Of these attributes generally supposed to appertain to Deity, he writes:
"There is no attribute of God which is not either borrowed from the passions and powers of the human mind, or which is not a negation. Omniscience, omnipotence, omnipresence, infinity, immutability, incomprehensibility, and immateriality, are all words which designate properties and powers peculiar to organized beings, with the addition of negations, by which the idea of limitation is excluded."
There is no other writer, I think, who seems to grasp so clearly as Shelley the everlasting and immutable laws of Naturismus, or who believed so fully in the divine mission of man, and the religion of humanity. Ever soaring into the ideal, philosophizing by the aid of his emotional impulses, Shelley possessed, like all true Hermetists and Theosophists imbued with mysticism, a wonderful power of continued abstraction in the contemplation of the Supreme Power. His mentality, described by one of his critics as essentially Greek, "simple, not complex, imaginative rather than fanciful, abstract not concrete, intellectual not emotional," contributed its share to his belief in a pantheistic philosophy, making him find Supreme Intelligence permeated through the whole of infinite and interminable Nature. Regarding the universe as an abstract whole, he endorsed the fundamental metaphysics of Plato, and believed that "passing phenomena are types of eternal archetypes, embodiments of eternal realities."

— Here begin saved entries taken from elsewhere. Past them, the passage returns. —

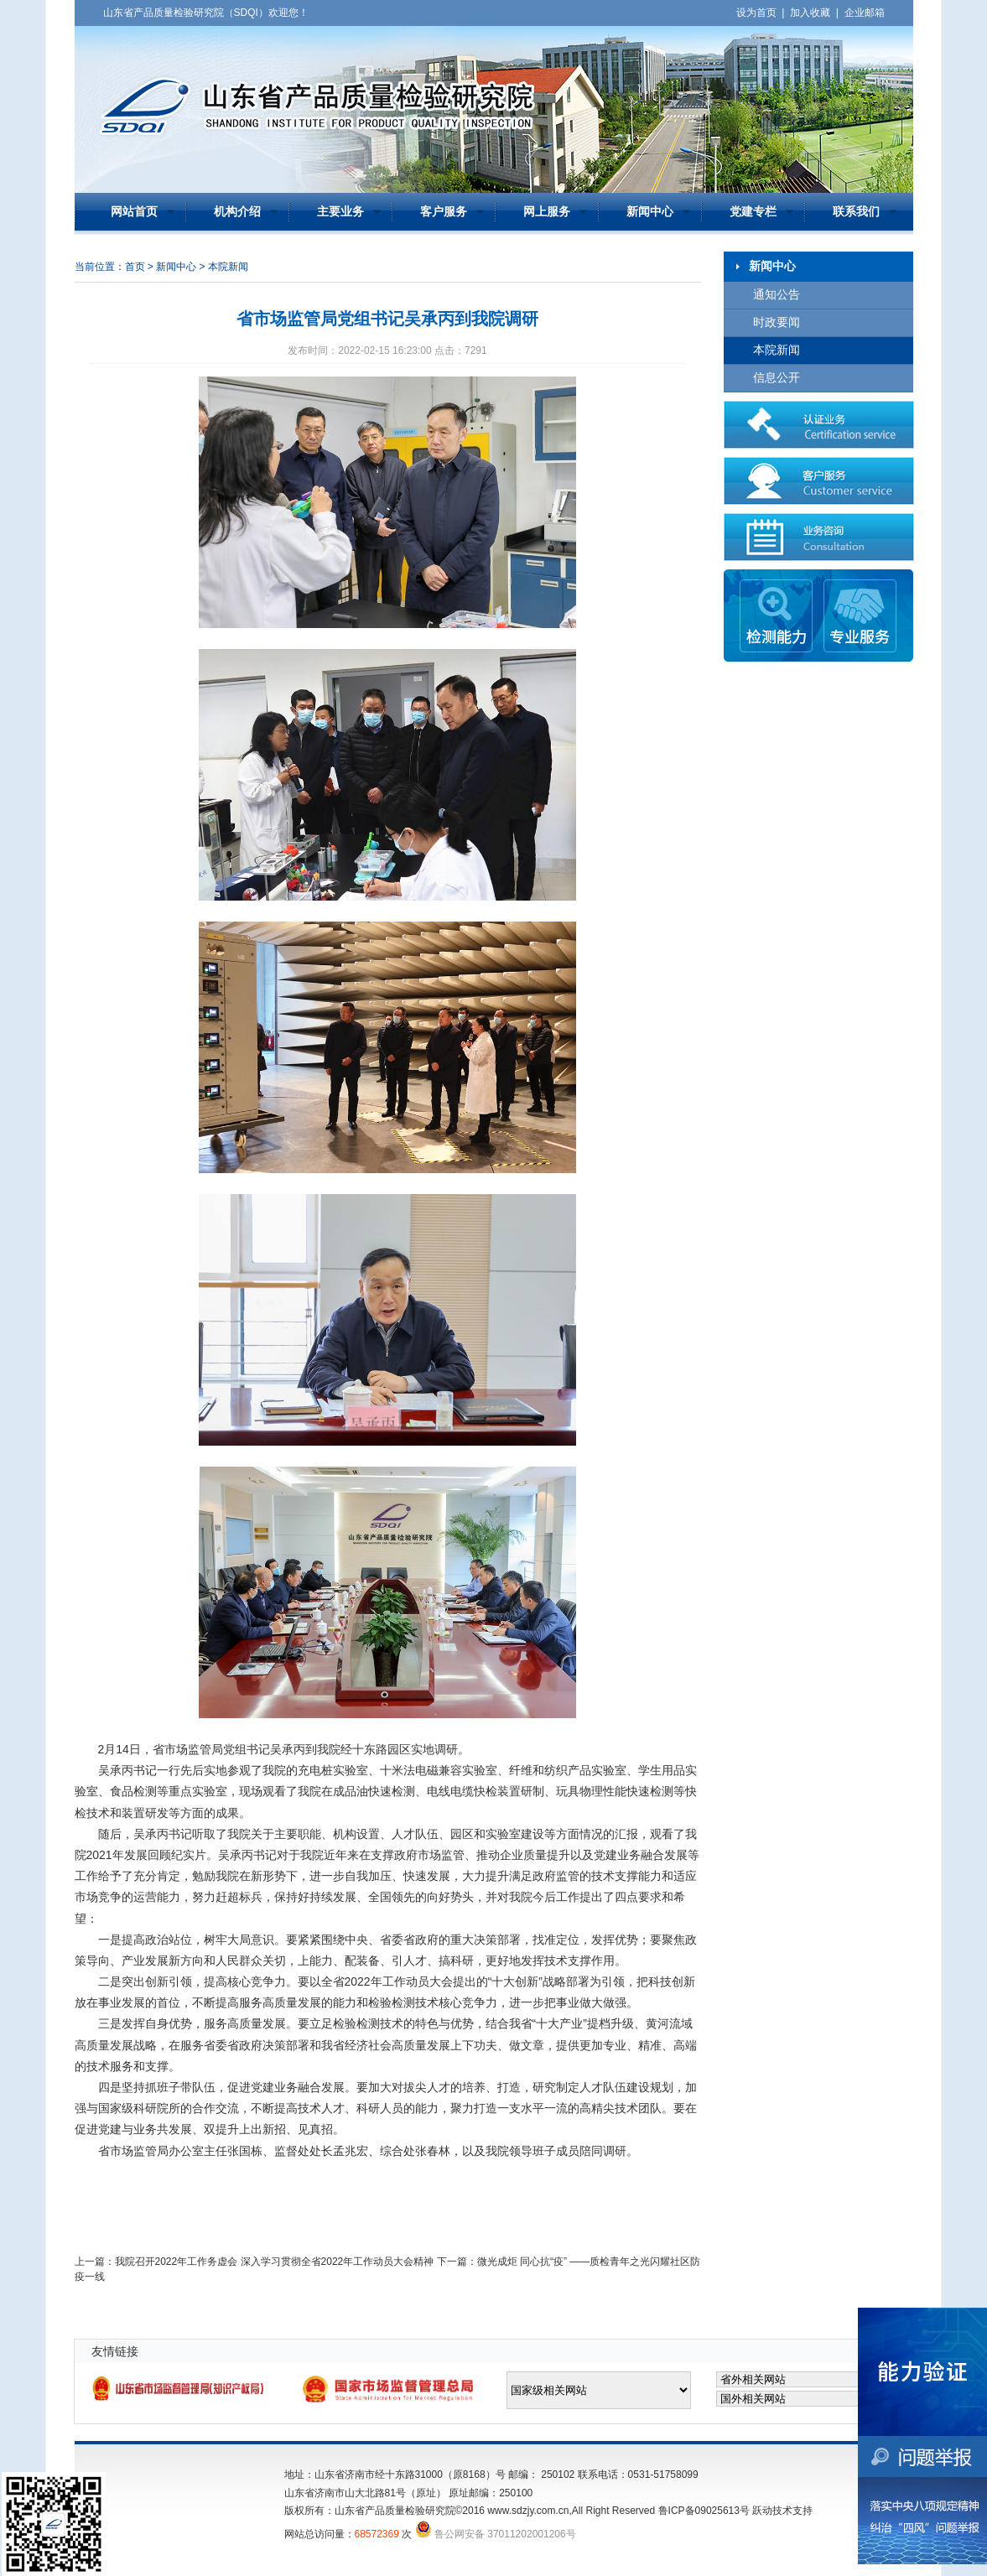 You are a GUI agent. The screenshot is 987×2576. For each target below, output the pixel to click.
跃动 (762, 2510)
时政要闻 (776, 322)
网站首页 (134, 211)
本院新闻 (776, 350)
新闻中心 (649, 211)
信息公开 (776, 377)
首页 (135, 267)
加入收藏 (810, 12)
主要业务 (340, 211)
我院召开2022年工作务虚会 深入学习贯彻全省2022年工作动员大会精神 (274, 2261)
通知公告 (776, 294)
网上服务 (546, 211)
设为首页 (756, 12)
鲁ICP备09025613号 (704, 2510)
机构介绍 (237, 211)
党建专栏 (753, 211)
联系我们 (856, 211)
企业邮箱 (864, 12)
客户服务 (443, 211)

Even if despite of my assertions to the contrary, there be those who still insist on the atheism of Shelley, they had better restudy the elementary axioms and learn to think—to those who imagine that there is but little difference between atheism and pantheism to the discredit of either, I would remind them that Bacon in his "Moral Essays," lays down as a principle that:—
"Atheism leaves to man reason, philosophy, nature, piety, laws, reputation and everything that can serve to conduct him to virtue; but superstition destroys all these, and erects itself into a tyranny over the understandings of men; hence atheism never disturbs the government, but renders man more clear-sighted, since he sees nothing beyond the boundaries of the present life."